Transcribed page contents:
────────────────
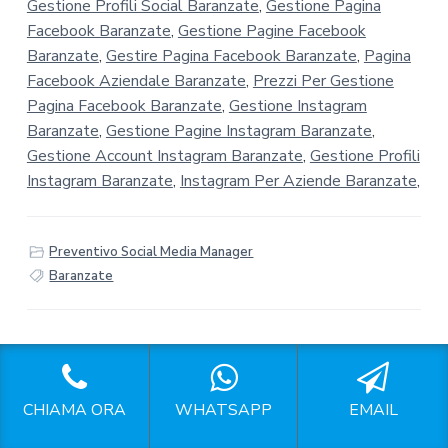
Gestione Profili Social Baranzate
,
Gestione Pagina
Facebook Baranzate
,
Gestione Pagine Facebook
Baranzate
,
Gestire Pagina Facebook Baranzate
,
Pagina
Facebook Aziendale Baranzate
,
Prezzi Per Gestione
Pagina Facebook Baranzate
,
Gestione Instagram
Baranzate
,
Gestione Pagine Instagram Baranzate
,
Gestione Account Instagram Baranzate
,
Gestione Profili
Instagram Baranzate
,
Instagram Per Aziende Baranzate
,
Preventivo Social Media Manager
Baranzate
F
CHIAMA ORA
WHATSAPP
EMAIL
Seguici sui Social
────────────────
Write out the records once more, exactly as they stand, with no images.

Gestione Profili Social Baranzate
,
Gestione Pagina
Facebook Baranzate
,
Gestione Pagine Facebook
Baranzate
,
Gestire Pagina Facebook Baranzate
,
Pagina
Facebook Aziendale Baranzate
,
Prezzi Per Gestione
Pagina Facebook Baranzate
,
Gestione Instagram
Baranzate
,
Gestione Pagine Instagram Baranzate
,
Gestione Account Instagram Baranzate
,
Gestione Profili
Instagram Baranzate
,
Instagram Per Aziende Baranzate
,
Preventivo Social Media Manager
Baranzate
F
CHIAMA ORA
WHATSAPP
EMAIL
Seguici sui Social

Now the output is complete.